Implementing A Merkle Tree in C++

Updated The code is now available on github: https://github.com/massenz/distlib.

Introduction

A Merkle Tree is a tree structure where the individual nodes’ hashes are computed and stored in the parent node, so that the hash stored in the root node is the only value that is required to later validate the contents of the tree (stored in the leaves).

Merkle trees are used in the Blockchain and are described in greater detail in Mastering bitcoin (Chapter 7, “Merkle Trees”):

Merkle trees are used in bitcoin to summarize all the transactions in a block, producing
an overall digital fingerprint of the entire set of transactions, providing a very efficient process to verify if a transaction is included in a block.

A merkle tree is constructed by recursively hashing pairs of nodes until there is only one hash, called the root, or merkle root.

The cryptographic hash algorithm used in bitcoin’s merkle trees is SHA256 applied twice, also known as double-SHA256.
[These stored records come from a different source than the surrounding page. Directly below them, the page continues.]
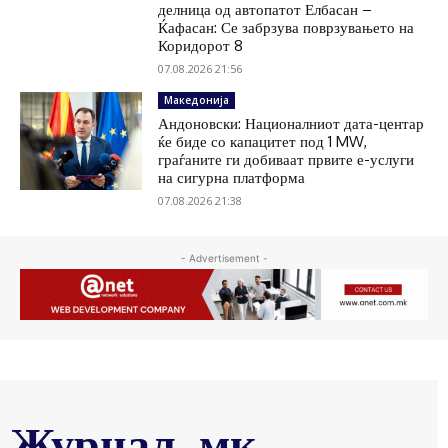
делница од автопатот Елбасан –
Ќафасан: Се забрзува поврзувањето на
Коридорот 8
07.08.2026 21:56
Македонија
Андоновски: Националниот дата-центар
ќе биде со капацитет под 1 MW,
граѓаните ги добиваат првите е-услуги
на сигурна платформа
07.08.2026 21:38
- Advertisement -
Журнал .мк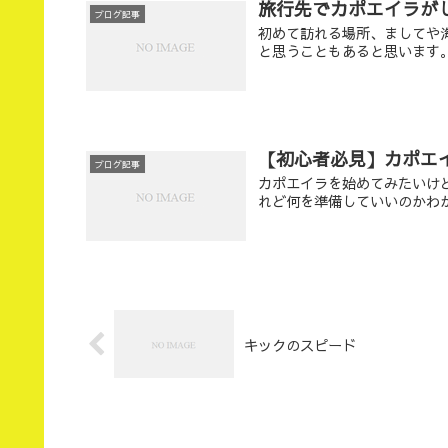
旅行先でカポエイラが
ブログ記事
初めて訪れる場所、ましてや
と思うこともあると思います
【初心者必見】カポエ
ブログ記事
カポエイラを始めてみたいけ
れど何を準備していいのかわ
キックのスピード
In the following I will use a Merkle Tree as an example of how to write a template class that takes the hashing function and the resulting hash length as template arguments, along with T the type of the leaf node’s value.

Building a Merkle Tree in C++

The class signature is as follows:

template <typename T, char* (hash_func)(const T&), size_t hash_len>
class MerkleNode {
    ...
}

where hash_func is a function that takes an element of type T and generates a hash made of hash_len chars.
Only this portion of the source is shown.